Breast conserving surgery (BCS) is the cornerstone surgical treatment in breast cancer; however, it is associated with a risk of reoperative intervention due to positive resection margins.1 Reoperation puts patients at risk of perioperative complications including infection and inferior cosmetic outcomes, as well as delays to adjuvant treatment. From the payor perspective, reoperation creates financial toxicity due to the direct costs of intervention as well as indirect costs due to time off work. Conventional localization techniques only provide approximate tumor location and fail to provide tumor identification or tissue characterization.1 Tumor identification through fluorescence guided surgery (FGS) is Food and Drug Administration approved for cancers such as glioblastoma where negative margins are paramount,2 and these benefits could be applied to BCS through demarcating tumor location, size, and invasiveness.

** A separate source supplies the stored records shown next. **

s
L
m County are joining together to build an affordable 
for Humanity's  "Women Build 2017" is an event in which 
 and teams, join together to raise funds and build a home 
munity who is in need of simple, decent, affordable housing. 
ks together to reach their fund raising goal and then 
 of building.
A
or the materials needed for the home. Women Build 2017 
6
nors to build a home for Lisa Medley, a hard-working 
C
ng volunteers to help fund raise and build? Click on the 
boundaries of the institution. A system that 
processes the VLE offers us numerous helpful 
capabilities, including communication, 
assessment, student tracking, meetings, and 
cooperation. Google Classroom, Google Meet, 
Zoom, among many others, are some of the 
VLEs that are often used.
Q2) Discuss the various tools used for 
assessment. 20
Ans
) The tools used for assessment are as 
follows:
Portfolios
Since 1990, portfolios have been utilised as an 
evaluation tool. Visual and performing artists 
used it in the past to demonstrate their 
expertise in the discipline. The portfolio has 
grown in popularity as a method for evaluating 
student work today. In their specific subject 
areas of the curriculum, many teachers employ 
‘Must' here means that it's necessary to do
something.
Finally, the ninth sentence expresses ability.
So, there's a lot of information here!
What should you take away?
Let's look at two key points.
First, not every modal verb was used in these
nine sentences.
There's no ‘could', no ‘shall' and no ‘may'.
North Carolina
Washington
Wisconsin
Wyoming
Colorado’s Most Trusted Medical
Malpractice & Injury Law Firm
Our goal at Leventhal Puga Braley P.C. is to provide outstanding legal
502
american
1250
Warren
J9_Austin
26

A prospective clinical trial was conducted using an in-house fluorescence camera system in 40 patients undergoing BCS. Indocyanine green (ICG) at 0.25 mg/kg was administered to 20 patients at the start of the operation, and 20 patients intraoperatively, once skin flaps were raised. The patients who received an intraoperative ICG injection demonstrated a stronger tumor background ratio (TBR) than those who received preoperative ICG (3.18 ± 1.74 vs 2.10 ± 0.92, p = 0.023). However, sensitivity and specificity for the intraoperative cohort was not statistically different from that of the preoperative cohort (0.82:0.93 vs 0.66:0.90 respectively, p = 1.105: p = 0.909).3 The key finding of this study is relative improvement in TBR with intraoperative fluorescence injection. Whilst ICG provides a clinically adequate TBR (> 1.5),3 further work is required to improve the diagnostic accuracy for the clinical adoption of fluorescence guided breast surgery.
Although when compared with previous specimen-based analysis, pixel-based image analysis was identified to be superior4,5 and high accuracy was attained, BCS using ICG requires appropriately powered clinical trials to determine whether patient outcomes are improved. Future work should also focus on improving results either through camera system modifications, enhancing image processing, and/or using targeted fluorophores specific to breast cancer towards clinical adoption of fluorescence guided breast surgery.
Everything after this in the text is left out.